Wokeness, too, took a beating at the polls.  A major issue for voters everywhere, and most clearly in the Virginia state races, was the teaching of Critical Race Theory and other Marxist ideologies in our classrooms, as well as the implementation of such policies in our government and elsewhere.  Make no mistake, this ideology, wokeness, opposes everything that makes America what it is.  It favors racial division instead of racial equality, splitting us into groups labeled “oppressor” or “oppressed,” rather than recognizing the fundamental dignity we are each endowed with.  It teaches our children to hate America.  It’s un-American, and voters across the United States affirmed that they see it for the insidious garbage that it is.

Americans are genuinely concerned about the rising cost of living. A recent poll revealed that 65% of Americans are unsatisfied with the current state of the economy, and roughly half expect it to get worse in the next year.  With prices rising throughout the country due to failed progressive policies, it’s no wonder.  Team Biden promised a pandemic recovery and an economic boom.  Neither has happened.  And expanding governmental authority and intrusion just isn’t the answer. Winning candidates, like Glenn Youngkin in Virginia, ran on platforms that would reduce the grip government has on the economy.  His plan to eliminate Virginia’s sales tax on food will benefit all Virginians, but especially middle- and working-class Virginians.  Cutting down costs at the grocery store is what people care about.  Conservatives should continue to remind themselves that commonsense policies that eliminate overbearing government intrusion are winning proposals.

The results from the elections last week were not about highly partisan issues.  They were not even about Republicans or Democrats at the end of the day.  Americans everywhere, regardless of party, voted to have a say in their government and to limit their government’s involvement and interference in their lives.  And they elected a diverse set of candidates to effect change: a Jamaican immigrant, a truck driver, business leaders, Hispanics—people from the spectrum of American life dedicated to the American dream.

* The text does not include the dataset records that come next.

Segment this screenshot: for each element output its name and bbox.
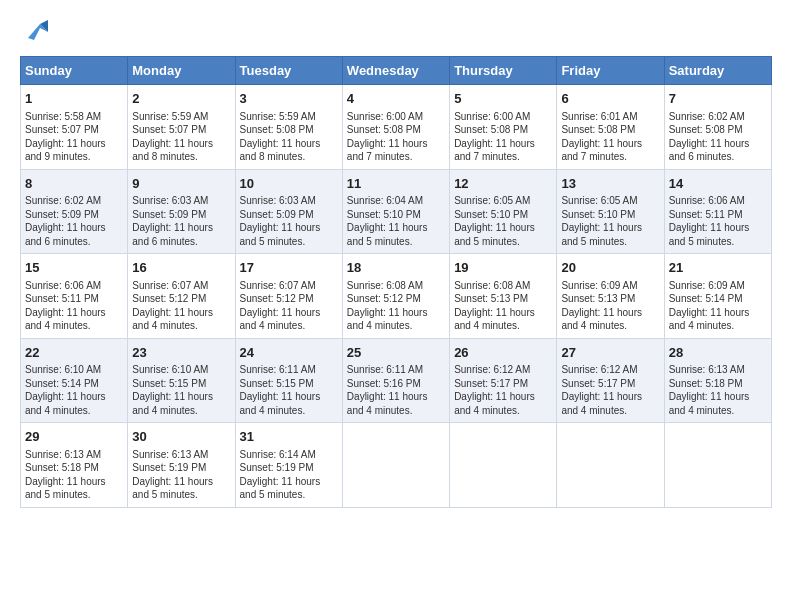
- day-cell: [664, 423, 771, 508]
- col-header-wednesday: Wednesday: [342, 57, 449, 85]
- page: SundayMondayTuesdayWednesdayThursdayFrid…: [0, 0, 792, 612]
- day-cell: 28Sunrise: 6:13 AMSunset: 5:18 PMDayligh…: [664, 338, 771, 423]
- col-header-saturday: Saturday: [664, 57, 771, 85]
- day-number: 13: [561, 175, 659, 193]
- day-cell: 19Sunrise: 6:08 AMSunset: 5:13 PMDayligh…: [450, 254, 557, 339]
- day-number: 21: [669, 259, 767, 277]
- day-cell: 16Sunrise: 6:07 AMSunset: 5:12 PMDayligh…: [128, 254, 235, 339]
- day-number: 15: [25, 259, 123, 277]
- week-row-5: 29Sunrise: 6:13 AMSunset: 5:18 PMDayligh…: [21, 423, 772, 508]
- day-cell: 25Sunrise: 6:11 AMSunset: 5:16 PMDayligh…: [342, 338, 449, 423]
- day-cell: 24Sunrise: 6:11 AMSunset: 5:15 PMDayligh…: [235, 338, 342, 423]
- col-header-friday: Friday: [557, 57, 664, 85]
- day-number: 18: [347, 259, 445, 277]
- day-number: 28: [669, 344, 767, 362]
- header: [20, 18, 772, 46]
- day-number: 16: [132, 259, 230, 277]
- calendar-table: SundayMondayTuesdayWednesdayThursdayFrid…: [20, 56, 772, 508]
- day-cell: 1Sunrise: 5:58 AMSunset: 5:07 PMDaylight…: [21, 85, 128, 170]
- day-cell: 6Sunrise: 6:01 AMSunset: 5:08 PMDaylight…: [557, 85, 664, 170]
- day-number: 31: [240, 428, 338, 446]
- day-cell: 26Sunrise: 6:12 AMSunset: 5:17 PMDayligh…: [450, 338, 557, 423]
- day-cell: 13Sunrise: 6:05 AMSunset: 5:10 PMDayligh…: [557, 169, 664, 254]
- col-header-tuesday: Tuesday: [235, 57, 342, 85]
- week-row-3: 15Sunrise: 6:06 AMSunset: 5:11 PMDayligh…: [21, 254, 772, 339]
- day-number: 25: [347, 344, 445, 362]
- day-number: 29: [25, 428, 123, 446]
- day-cell: 11Sunrise: 6:04 AMSunset: 5:10 PMDayligh…: [342, 169, 449, 254]
- day-number: 17: [240, 259, 338, 277]
- col-header-monday: Monday: [128, 57, 235, 85]
- day-number: 14: [669, 175, 767, 193]
- day-number: 22: [25, 344, 123, 362]
- day-cell: 3Sunrise: 5:59 AMSunset: 5:08 PMDaylight…: [235, 85, 342, 170]
- day-cell: [557, 423, 664, 508]
- day-cell: 27Sunrise: 6:12 AMSunset: 5:17 PMDayligh…: [557, 338, 664, 423]
- day-cell: 12Sunrise: 6:05 AMSunset: 5:10 PMDayligh…: [450, 169, 557, 254]
- day-number: 10: [240, 175, 338, 193]
- day-cell: 18Sunrise: 6:08 AMSunset: 5:12 PMDayligh…: [342, 254, 449, 339]
- day-cell: 23Sunrise: 6:10 AMSunset: 5:15 PMDayligh…: [128, 338, 235, 423]
- day-number: 30: [132, 428, 230, 446]
- day-cell: 30Sunrise: 6:13 AMSunset: 5:19 PMDayligh…: [128, 423, 235, 508]
- day-number: 27: [561, 344, 659, 362]
- day-cell: 31Sunrise: 6:14 AMSunset: 5:19 PMDayligh…: [235, 423, 342, 508]
- day-cell: 22Sunrise: 6:10 AMSunset: 5:14 PMDayligh…: [21, 338, 128, 423]
- day-number: 19: [454, 259, 552, 277]
- day-number: 12: [454, 175, 552, 193]
- day-number: 2: [132, 90, 230, 108]
- day-cell: 17Sunrise: 6:07 AMSunset: 5:12 PMDayligh…: [235, 254, 342, 339]
- logo: [20, 18, 56, 46]
- day-cell: 15Sunrise: 6:06 AMSunset: 5:11 PMDayligh…: [21, 254, 128, 339]
- day-cell: 5Sunrise: 6:00 AMSunset: 5:08 PMDaylight…: [450, 85, 557, 170]
- week-row-2: 8Sunrise: 6:02 AMSunset: 5:09 PMDaylight…: [21, 169, 772, 254]
- day-number: 26: [454, 344, 552, 362]
- col-header-sunday: Sunday: [21, 57, 128, 85]
- day-number: 1: [25, 90, 123, 108]
- day-cell: 7Sunrise: 6:02 AMSunset: 5:08 PMDaylight…: [664, 85, 771, 170]
- logo-icon: [20, 18, 52, 46]
- day-number: 6: [561, 90, 659, 108]
- day-number: 8: [25, 175, 123, 193]
- header-row: SundayMondayTuesdayWednesdayThursdayFrid…: [21, 57, 772, 85]
- day-cell: 9Sunrise: 6:03 AMSunset: 5:09 PMDaylight…: [128, 169, 235, 254]
- day-cell: 14Sunrise: 6:06 AMSunset: 5:11 PMDayligh…: [664, 169, 771, 254]
- day-cell: 21Sunrise: 6:09 AMSunset: 5:14 PMDayligh…: [664, 254, 771, 339]
- day-cell: [450, 423, 557, 508]
- week-row-1: 1Sunrise: 5:58 AMSunset: 5:07 PMDaylight…: [21, 85, 772, 170]
- day-cell: 20Sunrise: 6:09 AMSunset: 5:13 PMDayligh…: [557, 254, 664, 339]
- day-number: 11: [347, 175, 445, 193]
- day-cell: 8Sunrise: 6:02 AMSunset: 5:09 PMDaylight…: [21, 169, 128, 254]
- day-number: 23: [132, 344, 230, 362]
- week-row-4: 22Sunrise: 6:10 AMSunset: 5:14 PMDayligh…: [21, 338, 772, 423]
- day-number: 5: [454, 90, 552, 108]
- day-number: 9: [132, 175, 230, 193]
- col-header-thursday: Thursday: [450, 57, 557, 85]
- day-number: 4: [347, 90, 445, 108]
- day-number: 20: [561, 259, 659, 277]
- day-cell: 10Sunrise: 6:03 AMSunset: 5:09 PMDayligh…: [235, 169, 342, 254]
- day-cell: [342, 423, 449, 508]
- day-number: 7: [669, 90, 767, 108]
- day-cell: 4Sunrise: 6:00 AMSunset: 5:08 PMDaylight…: [342, 85, 449, 170]
- day-number: 3: [240, 90, 338, 108]
- day-cell: 29Sunrise: 6:13 AMSunset: 5:18 PMDayligh…: [21, 423, 128, 508]
- day-number: 24: [240, 344, 338, 362]
- day-cell: 2Sunrise: 5:59 AMSunset: 5:07 PMDaylight…: [128, 85, 235, 170]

Americans do not want socialism; we want opportunity.  Americans do not want their children caught in the middle of culture wars or trapped in failing schools.  Losing candidates pumped their campaigns full of talking points that only focused on their base of voters and ignored the real problems Americans are facing right now.  The problem with such a strategy is that America really is not as divided as the folks in Washington think or would like to make us.  The large majority of Americans are going to continue to vote for commonsense policies that actually affect them in their everyday lives rather than on national issues, or even global issues like climate change.  Conservatives can recognize and deliver real solutions to these problems, and we should bear this in mind moving into 2022 and beyond.